Du moi logique au moi transcendantal, le passage est assez simple. Celui-là n’est qu’une pensée comme les autres, et sous cette pensée comme sous toute pensée est un x, dont on n’a aucun concept et qui est le sujet transcendental, puisqu’en lui seulement sont possibles les pensées ou représentations reliées par des lois. Le moi logique est uniquement un nom de ce moi transcendantal. Jusque-là, il y a parallélisme entre le moi transcendantal et l’objet transcendantal ; mais les différences éclatent aussitôt. L’existence du moi transcendantal n’est sujet le à aucun doute, résulte avec évidence de la seule position logique du moi, ou de l’existence du moi-phénomène ; à l’égard de l’objet transcendantal, le résultat de la déduction permet de douter s’il est. De plus, l’objet transcendantal est « cause » (Ursache), par opposition à la catégorie de la causalité ; le moi transcendantal est « sujet réel d’inhérence » par opposition à la catégorie de la substance. Or on pourra bien avoir plus tard une notion positive de l’’Ursachsein ; mais qu’est-ce qu’être « sujet réel » ? C’est ce dont on ne peut avoir qu’une notion négative.

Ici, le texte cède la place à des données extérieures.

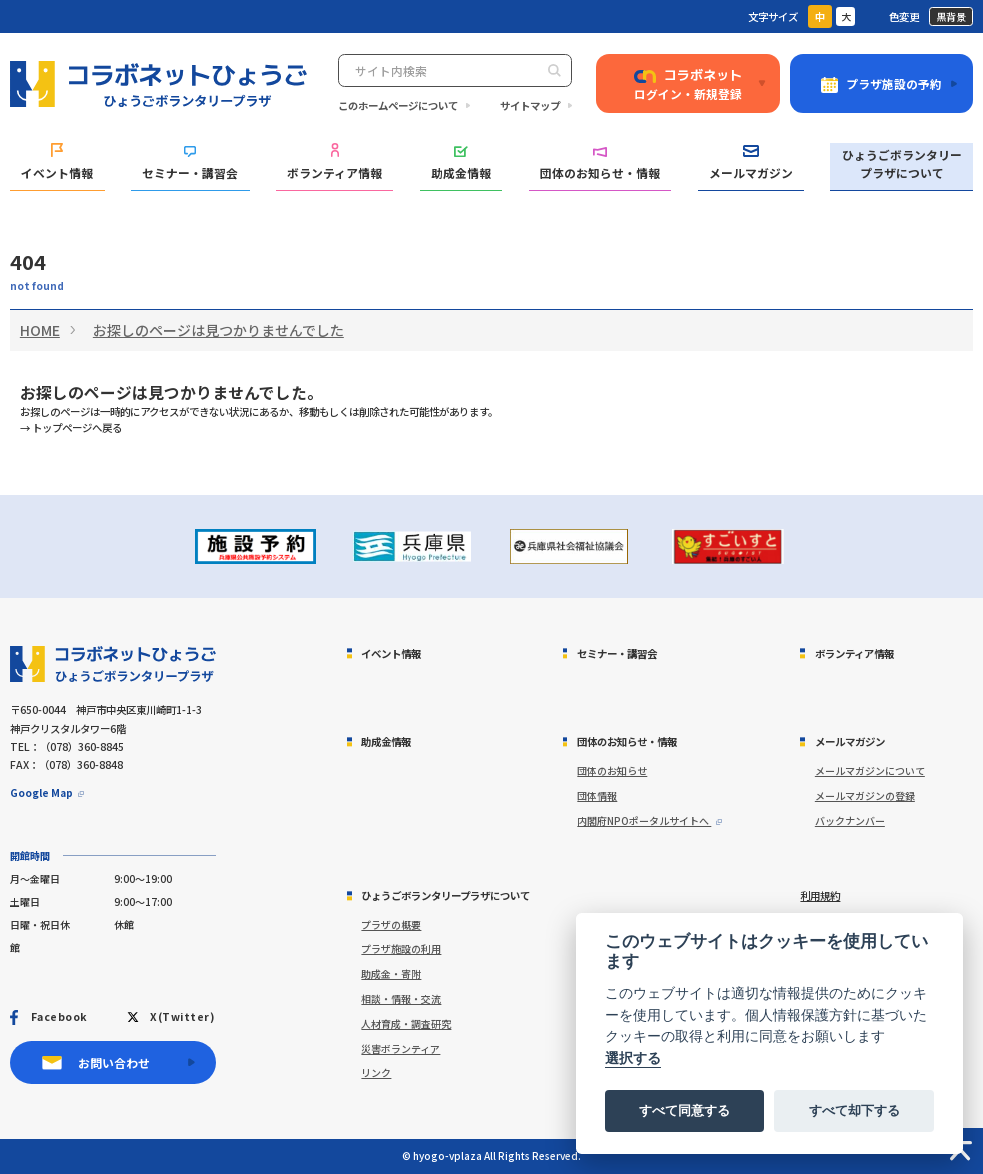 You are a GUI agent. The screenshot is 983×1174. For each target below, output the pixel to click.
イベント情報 (57, 161)
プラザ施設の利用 (401, 948)
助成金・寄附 (391, 973)
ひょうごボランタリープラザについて (902, 163)
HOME (40, 330)
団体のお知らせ (612, 770)
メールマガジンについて (870, 770)
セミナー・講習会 (190, 163)
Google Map (41, 792)
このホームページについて (398, 105)
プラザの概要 (391, 924)
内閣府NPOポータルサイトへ (644, 820)
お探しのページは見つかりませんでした (218, 330)
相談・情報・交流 (401, 998)
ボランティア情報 (334, 162)
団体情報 (597, 795)
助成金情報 (461, 163)
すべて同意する (684, 1110)
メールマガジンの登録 (865, 795)
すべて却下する (854, 1110)
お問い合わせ (114, 1062)
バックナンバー (850, 820)
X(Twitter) (182, 1016)
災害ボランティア (400, 1048)
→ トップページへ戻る (71, 427)
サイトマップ (530, 105)
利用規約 (820, 895)
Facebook (59, 1016)
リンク (376, 1072)
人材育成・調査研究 (406, 1023)
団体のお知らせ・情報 (600, 163)
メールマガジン (751, 162)
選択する (633, 1058)
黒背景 (951, 16) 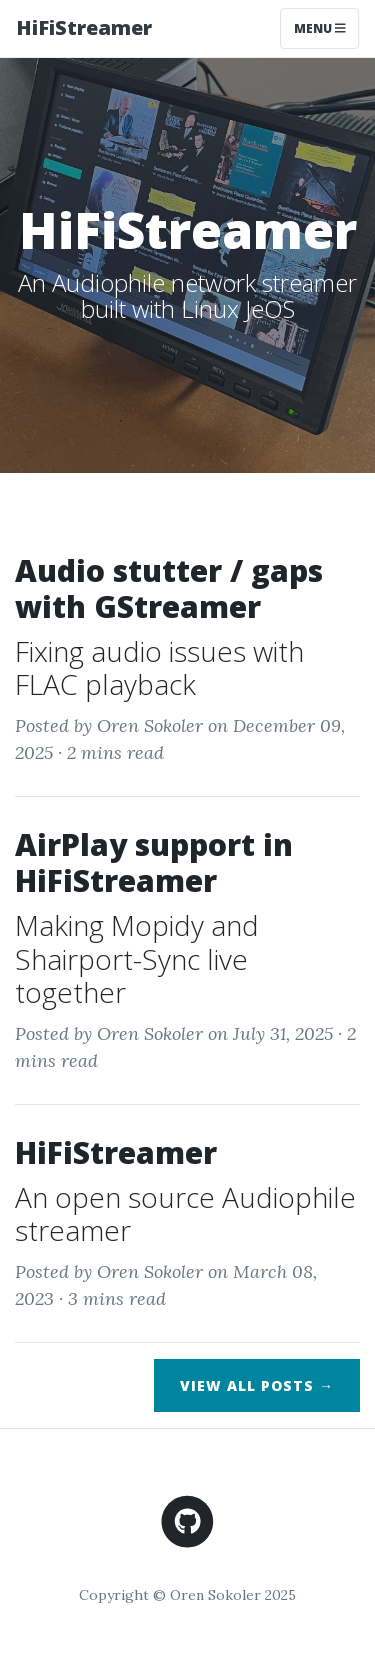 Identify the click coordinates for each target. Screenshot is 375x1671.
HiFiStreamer (84, 27)
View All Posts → (257, 1385)
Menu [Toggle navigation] (320, 28) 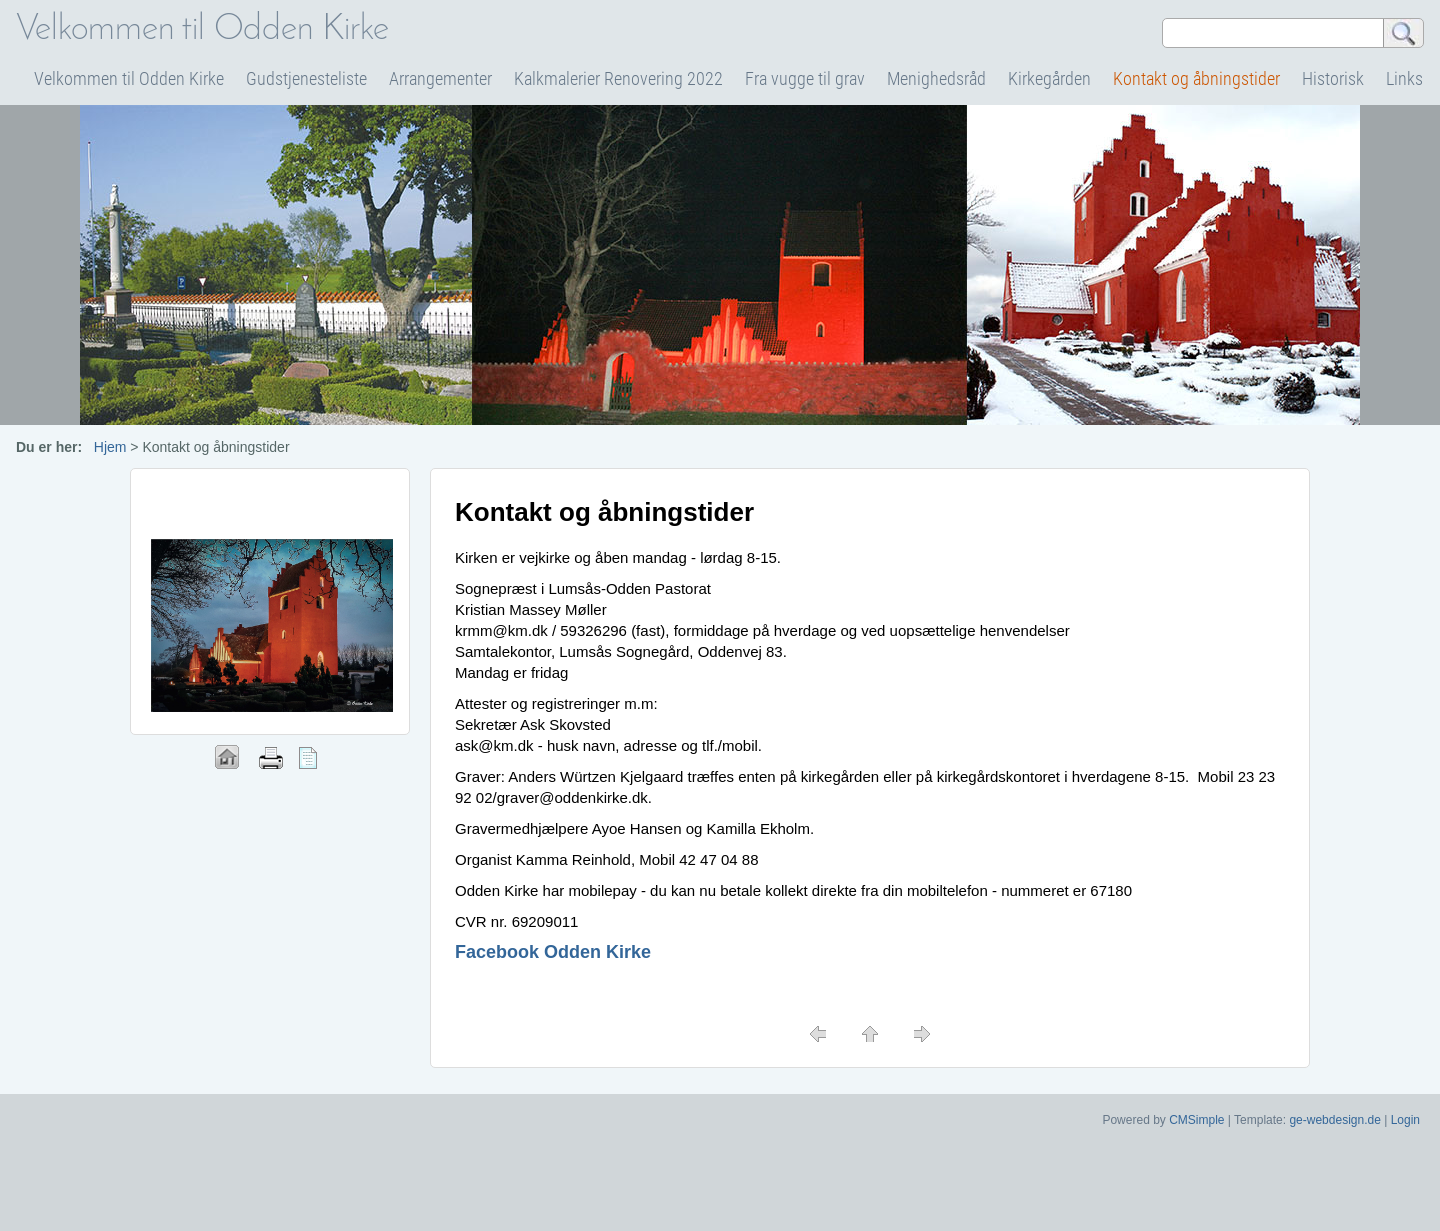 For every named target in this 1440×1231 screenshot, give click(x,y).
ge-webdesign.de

La conclusion de la psychologie transcendantale est criticiste, comme celles de l’esthétique et de l’analytique. Les objets existent-ils ? Au sens d’objet transcendantal, il convient, répond Kant, de ne pas s’en occuper : impossible de savoir ce qu’ils sont indépendamment des sens. Ce qui établit d’abord la limitation de notre connaissance à l’expérience, ensuite la réalité des objets en soi, laquelle se conclut immédiatement et implicitement de la réalité du phénomène extérieur. L’opposition de la doctrine avec le dogmatisme est nettement tranchée ; quant à son accord avec le scepticisme (Locke, Hume), il est trop évident pour que Kant ait besoin de le signaler.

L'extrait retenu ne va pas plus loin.